* [What you are asked to do]: The expected output is the line bearing "sociedad, se hace" followed by all remaining lines of the records, each restated word for word.

(Dataset excerpts)
§

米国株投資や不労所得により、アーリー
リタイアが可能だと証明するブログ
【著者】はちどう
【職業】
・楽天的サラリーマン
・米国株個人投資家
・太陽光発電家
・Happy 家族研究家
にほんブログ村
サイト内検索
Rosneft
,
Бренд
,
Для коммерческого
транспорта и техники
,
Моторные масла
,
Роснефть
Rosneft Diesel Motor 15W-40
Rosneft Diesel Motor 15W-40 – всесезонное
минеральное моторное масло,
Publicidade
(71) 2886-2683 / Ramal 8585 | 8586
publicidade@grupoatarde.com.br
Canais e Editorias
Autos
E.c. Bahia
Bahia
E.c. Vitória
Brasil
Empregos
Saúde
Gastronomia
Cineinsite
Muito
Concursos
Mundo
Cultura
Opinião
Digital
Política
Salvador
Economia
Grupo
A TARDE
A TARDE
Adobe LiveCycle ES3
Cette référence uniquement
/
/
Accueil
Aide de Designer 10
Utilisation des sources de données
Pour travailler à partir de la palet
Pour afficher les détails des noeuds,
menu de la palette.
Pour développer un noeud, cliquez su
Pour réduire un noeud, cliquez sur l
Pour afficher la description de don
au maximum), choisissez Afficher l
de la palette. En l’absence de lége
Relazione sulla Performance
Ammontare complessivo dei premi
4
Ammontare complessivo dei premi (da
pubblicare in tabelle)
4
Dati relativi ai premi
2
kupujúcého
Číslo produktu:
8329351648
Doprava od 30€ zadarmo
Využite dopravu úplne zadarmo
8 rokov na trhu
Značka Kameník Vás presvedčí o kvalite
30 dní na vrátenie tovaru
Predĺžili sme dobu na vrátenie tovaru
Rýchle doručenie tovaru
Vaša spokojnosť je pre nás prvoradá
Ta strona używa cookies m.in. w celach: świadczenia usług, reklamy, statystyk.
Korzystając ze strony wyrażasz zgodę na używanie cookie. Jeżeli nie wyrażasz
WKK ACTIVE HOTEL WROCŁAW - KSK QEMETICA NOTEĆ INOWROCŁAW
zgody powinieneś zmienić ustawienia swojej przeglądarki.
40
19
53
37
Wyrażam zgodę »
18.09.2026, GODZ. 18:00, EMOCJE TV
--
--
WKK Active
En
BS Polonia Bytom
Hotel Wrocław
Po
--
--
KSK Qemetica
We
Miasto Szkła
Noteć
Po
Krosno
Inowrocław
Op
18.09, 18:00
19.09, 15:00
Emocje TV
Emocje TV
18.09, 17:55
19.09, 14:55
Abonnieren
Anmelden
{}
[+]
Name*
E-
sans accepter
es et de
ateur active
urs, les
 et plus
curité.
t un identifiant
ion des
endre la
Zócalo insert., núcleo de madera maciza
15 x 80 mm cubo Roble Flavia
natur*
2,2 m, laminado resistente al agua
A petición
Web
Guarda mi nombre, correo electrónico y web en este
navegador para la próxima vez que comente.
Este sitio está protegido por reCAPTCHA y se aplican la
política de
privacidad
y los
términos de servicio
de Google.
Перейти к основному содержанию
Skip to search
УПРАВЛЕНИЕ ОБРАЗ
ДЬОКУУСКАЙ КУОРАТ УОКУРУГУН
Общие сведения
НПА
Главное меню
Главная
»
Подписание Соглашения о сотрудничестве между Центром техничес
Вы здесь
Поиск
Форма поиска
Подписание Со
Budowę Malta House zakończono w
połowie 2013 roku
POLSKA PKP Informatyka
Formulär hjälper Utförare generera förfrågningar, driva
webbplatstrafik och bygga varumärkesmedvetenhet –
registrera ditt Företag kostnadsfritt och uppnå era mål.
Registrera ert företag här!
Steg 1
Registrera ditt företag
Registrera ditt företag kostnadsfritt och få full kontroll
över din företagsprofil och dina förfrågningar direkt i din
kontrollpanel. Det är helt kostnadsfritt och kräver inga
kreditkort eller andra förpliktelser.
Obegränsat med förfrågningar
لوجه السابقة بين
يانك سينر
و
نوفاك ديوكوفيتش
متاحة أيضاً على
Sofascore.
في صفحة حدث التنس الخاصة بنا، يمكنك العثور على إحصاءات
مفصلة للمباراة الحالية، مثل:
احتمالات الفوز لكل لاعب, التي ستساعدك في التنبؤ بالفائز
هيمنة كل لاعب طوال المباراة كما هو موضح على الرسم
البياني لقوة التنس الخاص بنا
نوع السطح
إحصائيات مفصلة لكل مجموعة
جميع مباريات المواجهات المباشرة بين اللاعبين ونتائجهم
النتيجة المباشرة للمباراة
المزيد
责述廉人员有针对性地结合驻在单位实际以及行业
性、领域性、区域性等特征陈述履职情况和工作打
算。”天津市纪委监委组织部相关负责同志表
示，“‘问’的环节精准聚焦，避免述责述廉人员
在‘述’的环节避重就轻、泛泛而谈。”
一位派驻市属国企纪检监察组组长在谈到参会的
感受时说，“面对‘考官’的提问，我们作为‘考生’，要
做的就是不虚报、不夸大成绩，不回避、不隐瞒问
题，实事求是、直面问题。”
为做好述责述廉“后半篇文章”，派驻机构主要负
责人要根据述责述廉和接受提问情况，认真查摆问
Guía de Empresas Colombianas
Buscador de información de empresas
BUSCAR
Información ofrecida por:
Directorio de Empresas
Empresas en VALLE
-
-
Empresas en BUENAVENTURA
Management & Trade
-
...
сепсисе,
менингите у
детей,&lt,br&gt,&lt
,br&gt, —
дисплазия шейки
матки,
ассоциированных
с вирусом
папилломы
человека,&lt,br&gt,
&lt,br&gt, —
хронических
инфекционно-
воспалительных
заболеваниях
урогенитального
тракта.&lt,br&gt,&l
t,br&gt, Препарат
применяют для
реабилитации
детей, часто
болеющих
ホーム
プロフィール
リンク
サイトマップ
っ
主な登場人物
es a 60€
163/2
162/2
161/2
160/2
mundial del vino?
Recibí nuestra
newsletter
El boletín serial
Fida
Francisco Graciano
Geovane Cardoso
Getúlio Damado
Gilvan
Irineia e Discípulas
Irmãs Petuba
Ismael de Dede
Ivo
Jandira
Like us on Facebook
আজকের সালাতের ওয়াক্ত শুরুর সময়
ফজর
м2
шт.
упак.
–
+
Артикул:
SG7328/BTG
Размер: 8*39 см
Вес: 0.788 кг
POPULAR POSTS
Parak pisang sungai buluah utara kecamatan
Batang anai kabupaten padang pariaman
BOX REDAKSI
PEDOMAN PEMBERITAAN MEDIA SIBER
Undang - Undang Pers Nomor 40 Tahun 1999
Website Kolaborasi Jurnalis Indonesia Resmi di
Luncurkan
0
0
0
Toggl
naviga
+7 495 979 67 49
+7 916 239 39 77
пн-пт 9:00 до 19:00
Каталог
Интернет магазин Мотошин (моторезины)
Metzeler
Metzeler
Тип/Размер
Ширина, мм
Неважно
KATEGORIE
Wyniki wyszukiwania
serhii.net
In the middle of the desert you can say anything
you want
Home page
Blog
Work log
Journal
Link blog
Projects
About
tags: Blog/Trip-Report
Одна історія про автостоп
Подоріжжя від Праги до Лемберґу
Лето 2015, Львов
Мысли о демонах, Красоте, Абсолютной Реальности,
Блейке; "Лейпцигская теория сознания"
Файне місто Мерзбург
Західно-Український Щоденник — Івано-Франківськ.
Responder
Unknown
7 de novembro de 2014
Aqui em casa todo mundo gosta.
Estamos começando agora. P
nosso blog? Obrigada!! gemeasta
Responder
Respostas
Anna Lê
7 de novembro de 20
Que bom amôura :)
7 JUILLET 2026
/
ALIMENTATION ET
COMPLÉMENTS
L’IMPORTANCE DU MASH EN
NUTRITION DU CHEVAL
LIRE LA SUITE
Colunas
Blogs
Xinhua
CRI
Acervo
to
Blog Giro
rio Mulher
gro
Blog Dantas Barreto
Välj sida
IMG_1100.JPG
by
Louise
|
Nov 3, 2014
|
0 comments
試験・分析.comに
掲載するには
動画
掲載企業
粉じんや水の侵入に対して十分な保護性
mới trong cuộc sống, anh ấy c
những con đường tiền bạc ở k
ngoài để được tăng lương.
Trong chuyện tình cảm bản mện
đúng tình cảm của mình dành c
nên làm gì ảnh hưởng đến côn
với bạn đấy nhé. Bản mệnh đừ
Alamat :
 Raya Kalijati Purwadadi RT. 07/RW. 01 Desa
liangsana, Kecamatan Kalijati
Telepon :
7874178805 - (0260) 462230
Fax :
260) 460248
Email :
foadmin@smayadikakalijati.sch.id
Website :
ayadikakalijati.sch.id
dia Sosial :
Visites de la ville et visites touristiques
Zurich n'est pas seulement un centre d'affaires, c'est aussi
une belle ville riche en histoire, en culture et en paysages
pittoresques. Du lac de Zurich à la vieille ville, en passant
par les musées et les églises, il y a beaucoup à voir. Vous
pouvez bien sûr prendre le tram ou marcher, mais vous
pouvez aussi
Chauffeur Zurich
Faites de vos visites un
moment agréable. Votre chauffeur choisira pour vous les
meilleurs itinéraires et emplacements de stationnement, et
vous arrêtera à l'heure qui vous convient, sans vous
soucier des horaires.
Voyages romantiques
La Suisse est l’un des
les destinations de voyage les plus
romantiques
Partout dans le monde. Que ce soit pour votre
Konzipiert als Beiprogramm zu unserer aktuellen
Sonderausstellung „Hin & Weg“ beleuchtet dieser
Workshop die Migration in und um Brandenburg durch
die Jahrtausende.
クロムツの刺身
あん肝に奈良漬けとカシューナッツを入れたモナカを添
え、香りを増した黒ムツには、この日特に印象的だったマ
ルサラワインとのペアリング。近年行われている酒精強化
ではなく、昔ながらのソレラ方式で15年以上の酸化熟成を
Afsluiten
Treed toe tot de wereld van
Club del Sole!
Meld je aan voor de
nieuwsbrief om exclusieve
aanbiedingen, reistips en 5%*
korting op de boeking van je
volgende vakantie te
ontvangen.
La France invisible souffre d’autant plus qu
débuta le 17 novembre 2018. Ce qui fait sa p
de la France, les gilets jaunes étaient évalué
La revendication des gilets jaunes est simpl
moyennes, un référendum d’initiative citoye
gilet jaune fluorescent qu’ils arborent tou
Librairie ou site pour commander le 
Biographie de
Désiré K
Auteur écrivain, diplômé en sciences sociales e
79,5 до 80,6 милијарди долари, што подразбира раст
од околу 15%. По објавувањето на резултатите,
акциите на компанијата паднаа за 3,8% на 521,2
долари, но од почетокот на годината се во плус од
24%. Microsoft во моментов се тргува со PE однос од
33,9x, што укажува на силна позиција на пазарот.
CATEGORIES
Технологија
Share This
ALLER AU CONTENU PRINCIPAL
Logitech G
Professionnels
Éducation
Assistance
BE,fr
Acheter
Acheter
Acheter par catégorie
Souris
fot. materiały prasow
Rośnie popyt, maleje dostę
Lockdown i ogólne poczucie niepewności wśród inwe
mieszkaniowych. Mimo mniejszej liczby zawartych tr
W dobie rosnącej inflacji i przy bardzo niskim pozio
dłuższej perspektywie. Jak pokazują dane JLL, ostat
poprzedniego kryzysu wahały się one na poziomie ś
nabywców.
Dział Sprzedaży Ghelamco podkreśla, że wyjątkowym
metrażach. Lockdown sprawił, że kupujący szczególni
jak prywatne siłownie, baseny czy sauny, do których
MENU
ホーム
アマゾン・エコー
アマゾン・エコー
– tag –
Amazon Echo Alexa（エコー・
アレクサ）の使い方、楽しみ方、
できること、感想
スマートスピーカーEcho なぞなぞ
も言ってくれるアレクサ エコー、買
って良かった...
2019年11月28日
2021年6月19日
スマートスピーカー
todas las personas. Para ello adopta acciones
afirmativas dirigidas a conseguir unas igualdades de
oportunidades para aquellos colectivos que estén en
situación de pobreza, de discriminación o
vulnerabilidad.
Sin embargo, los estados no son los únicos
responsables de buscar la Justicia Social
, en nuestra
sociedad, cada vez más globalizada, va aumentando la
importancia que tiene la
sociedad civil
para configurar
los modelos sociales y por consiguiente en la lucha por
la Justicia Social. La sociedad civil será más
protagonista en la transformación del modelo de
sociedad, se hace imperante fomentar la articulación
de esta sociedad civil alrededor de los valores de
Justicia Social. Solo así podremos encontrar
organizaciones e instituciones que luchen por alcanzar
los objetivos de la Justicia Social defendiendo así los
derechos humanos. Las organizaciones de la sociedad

§

* [Solution to the exercise]:
sociedad, se hace imperante fomentar la articulación
de esta sociedad civil alrededor de los valores de
Justicia Social. Solo así podremos encontrar
organizaciones e instituciones que luchen por alcanzar
los objetivos de la Justicia Social defendiendo así los
derechos humanos. Las organizaciones de la sociedad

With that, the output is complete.